= Junior Achievement of South Florida =

Junior Achievement (JA) was founded in 1919 by Theodore Vail, president of American Telephone & Telegraph; Horace Moses, president of Strathmore Paper Co. and Senator Murray Crane of Massachusetts. Its first program, The Company Program, was offered to high school students on an after-school basis. In 1975, the organization entered the classroom with the introduction of Project Business for the middle grades. Since then, Junior Achievement has gradually expanded its activities and broadened its scope to encompass an ever-widening student population.

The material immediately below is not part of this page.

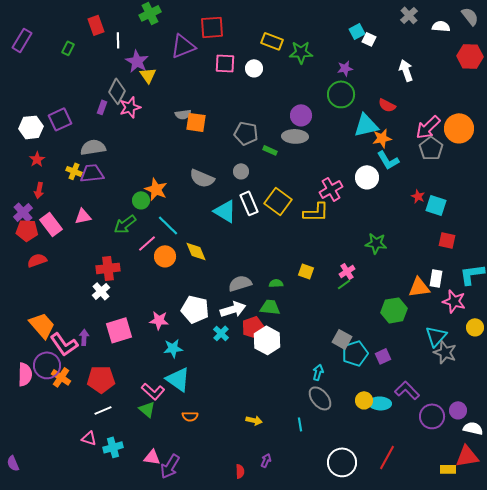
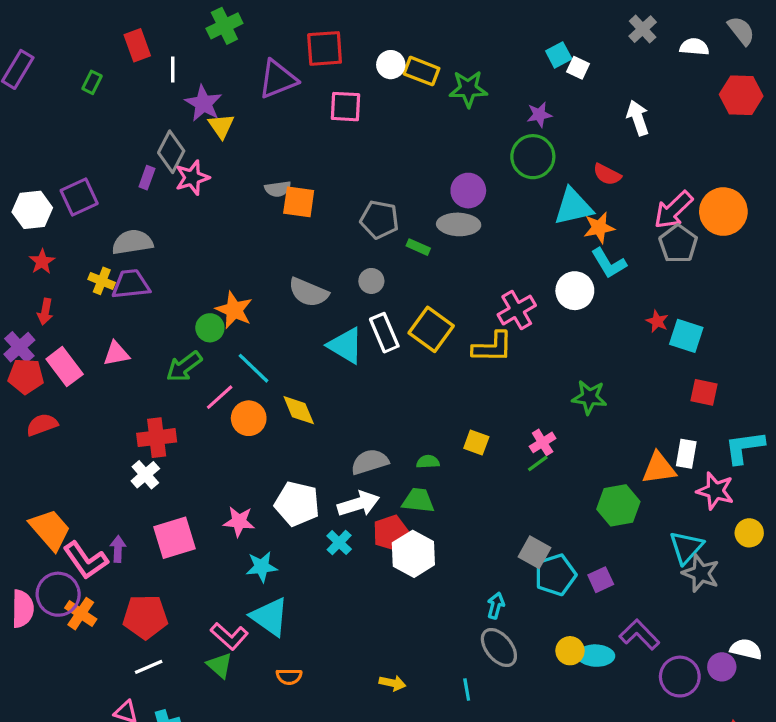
white circle: (254, 68) -> (391, 65), moved
white semicircle: (473, 428) -> (746, 649), moved

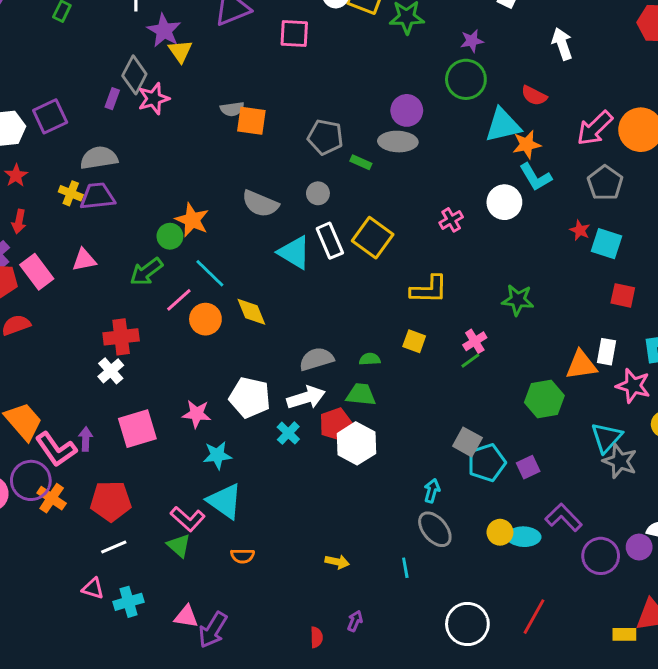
gray pentagon: (678, 244) -> (605, 183), moved
pink cross: (517, 310) -> (451, 220), size x0.7
yellow L-shape: (492, 347) -> (429, 290), moved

Junior Achievement of South Florida was founded locally in 1959 by the Fort Lauderdale Rotary Club and served just 373 high school students during its first year. Programs now span grades K-12, with age appropriate curricula designed to teach elementary students about their roles as individuals, workers, and consumers and to prepare middle grade and high school students for key economic and workforce issues they will face. Junior Achievement programs reached 44,000 Broward and South Palm Beach County students during the 2009-2010 school year.

==Programs==

Junior Achievement of South Florida offers age-appropriate curricula to ensure that students understand their roles as future members of the business community. The programs are divided into three categories: elementary, middle school and high school.

===Elementary===

The elementary school programs include six sequential themes for kindergarten through fifth-grade students and one capstone experience. Students learn the basic concepts of business and economics and how education is relevant to the workplace. The activities build on studies from each preceding grade and prepare students for secondary school and continued learning. Fifth graders can have the opportunity to work at JA BizTown, a facility on the Broward College campus.

===Middle school===

The middle school programs emphasize the value of workforce readiness, entrepreneurship, and financial literacy. Students are also introduced to many economic concepts and facts about the working world.

The programs at this level expand upon the concepts that were learned in elementary school and help teens make good decisions about their futures. Junior Achievement's lessons are meant to supplement standard social studies curricula and develop communication skills. 8th graders have the opportunity to work beyond JA BizTown to JA Finance Park, also on the Broward College campus.

===High school===

The high school programs teach students about concepts relating to entrepreneurship, financial literacy, and work readiness. Students are encouraged to make informed decisions about their future, and foster skills that might be useful in the business world. Volunteers aid in these goals by bringing real-life business experience into the classroom, to reinforce the lessons that are taught.

==JA World Huizenga Center at Broward College==

Since its inception, Junior Achievement has been committed to "experiential learning." Taking it to the next level, Junior Achievement of South Florida created the JA World Huizenga center at Broward College that houses two new programs: JA BizTown and JA Finance Park. This dramatic shift forward will significantly transform how every local student is taught to view the world of work, free enterprise and their possibilities for success in it. Through the experiential learning derived from both BizTown and Finance Park, students achieve advanced levels of engagement, reflection, and personal responsibility.

===JA BizTown===

JA BizTown is a miniature city that allows fifth-graders the opportunity to assume roles as proprietors, civic leaders, and consumers. It greatly increases students’ knowledge of the free enterprise system as they learn how to fulfill the goals of satisfying customers, paying-off business loans, and realizing a profit at the conclusion of the business day.

===JA Finance Park===

JA Finance Park expands upon the lessons learned in JA BizTown by giving students an identity to manage that includes marital status, number of children, annual income, education attained, and job type. Students take these characteristics into consideration as they prepare budgets that take into 	consideration housing, food, furniture, insurance, education, automobiles, investments, and more. Providing a real life experience of managing an income and learning to live within your means offers a strong and important lesson on the value of staying in school to maximize earning potential.